Fermented Salsa

Fermented Salsa 2.1
Fermented Salsa 2.3
Fermented Salsa 2.4
Fermented Salsa 2.6

So, some of you may have subscribed to our photography and have seen the pictures of hot peppers going by. We’ve basically been able to make our own Sriracha-like pepper sauce, along with a coarser pepper paste for cooking. There’s not a recipe for this, more like a series of steps:

  1. coarsely chop a whole bunch of peppers (and some garlic, and lime juice)
  2. ferment them in a 5% saline solution for a couple of weeks
  3. puree them
  4. run them through a sieve
  5. boil the liquid portion until it’s as thick as you’d like
  6. refrigerate both portions

This gives you two portions of hot peppery goodness: one to use in stir-fry and the like (the coarse one) and the other to use as a condiment.

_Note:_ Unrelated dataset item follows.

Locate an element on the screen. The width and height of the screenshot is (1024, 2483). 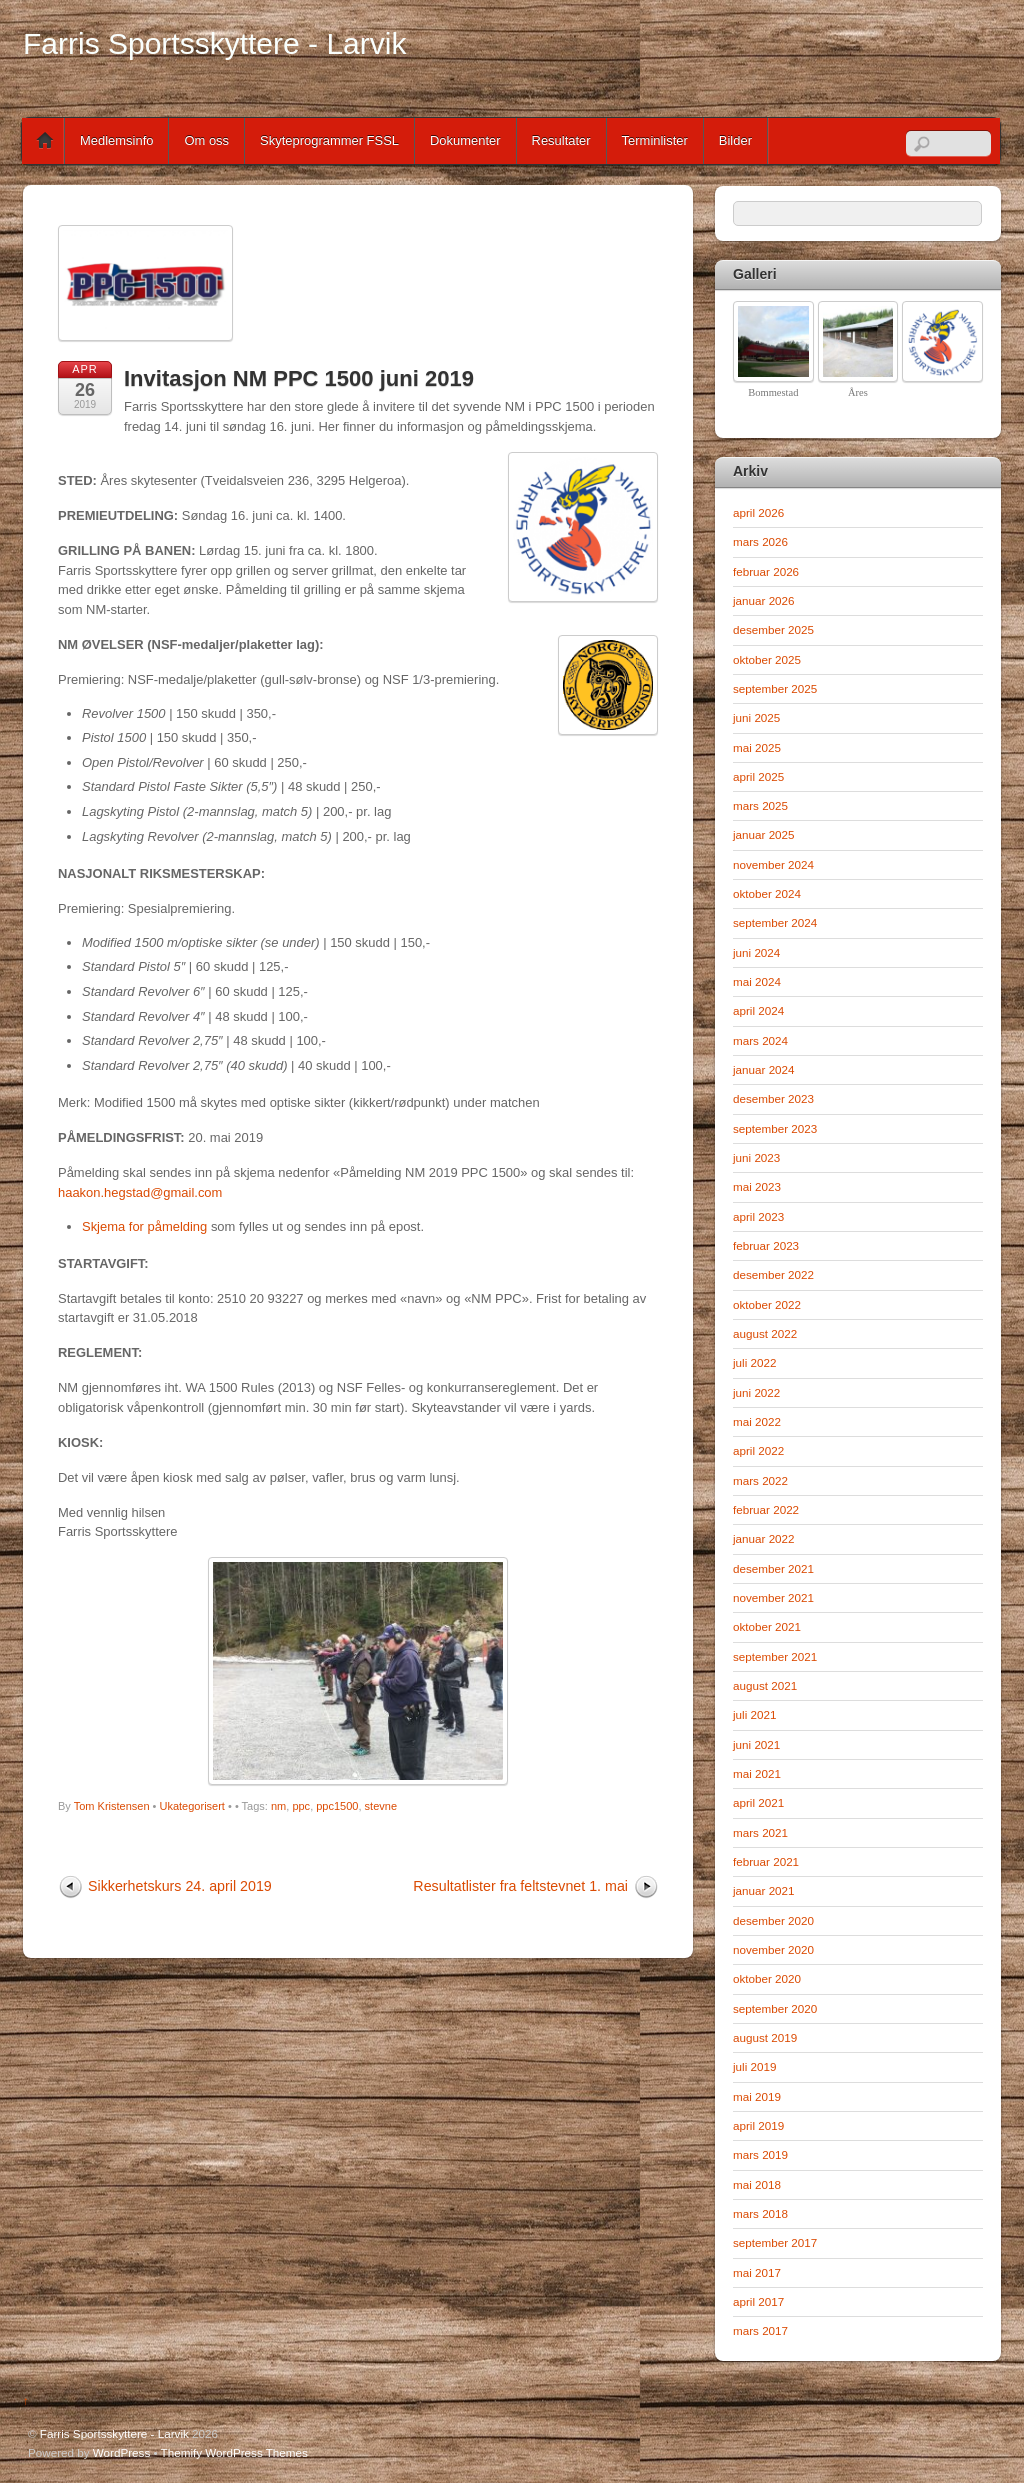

We, of course, had to include quite a few habañeros in addition to serranos, jalapeños, manzanillos, and pasillas. The manzanillos / manzanos were a new one to us – we saw them at the Mexican market and thought we’d give them a try. They’re surprisingly fruity, almost like a very mild habañero. I looked for them a few weeks later and couldn’t find them again, so they may be very seasonal – there were certainly only about 50 there when we saw them, so perhaps they just ran out. We’ll look for them again, though, because they’re yummy!

The fermentation gives the sauce a tiny bit of sourness (on top of the lime juice) and helps to soften the peppers so they’ll blend. Sourness really helps the flavor, and probably makes this more digestible as well. We just like the heat, and go through so much of this that making our own is a necessity as well as just plain fun.

Two critical cautions:

  1. Wear gloves any time you’re handling any of this stuff.
  2. Ventilate the kitchen when cooking down the sauce, or cook it outside (which is what we’ll be doing next time). Honestly, cooking this sauce down means you’re evaporating quite a few volatiles and your house will make your eyes water for the next several hours even running the whole house fan, so … definitely, cook it outside, and don’t breathe near the vapors.

Honestly, you do not want this stuff – raw or fermented – to get under your fingernails and visit your eyeball some time hours later. You also don’t want your house to make you cough and your eyes to water. Or maybe you do – up to you.